## What the exercise asks
In your copy, the records appear word for word and the pictures do not appear at all.

-------- Provided records --------

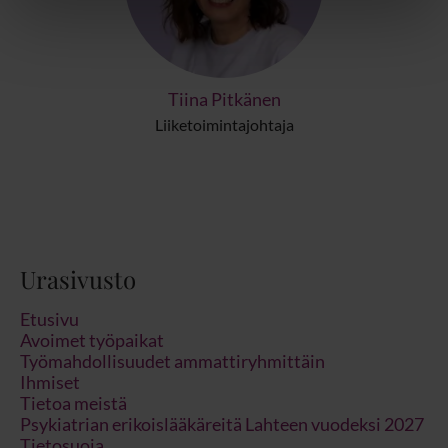
Tiina Pitkänen
Liiketoimintajohtaja
Urasivusto
Etusivu
Avoimet työpaikat
Työmahdollisuudet ammattiryhmittäin
Ihmiset
Tietoa meistä
Psykiatrian erikoislääkäreitä Lahteen vuodeksi 2027
Tietosuoja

--------

## Final answer
Tiina Pitkänen
Liiketoimintajohtaja
Urasivusto
Etusivu
Avoimet työpaikat
Työmahdollisuudet ammattiryhmittäin
Ihmiset
Tietoa meistä
Psykiatrian erikoislääkäreitä Lahteen vuodeksi 2027
Tietosuoja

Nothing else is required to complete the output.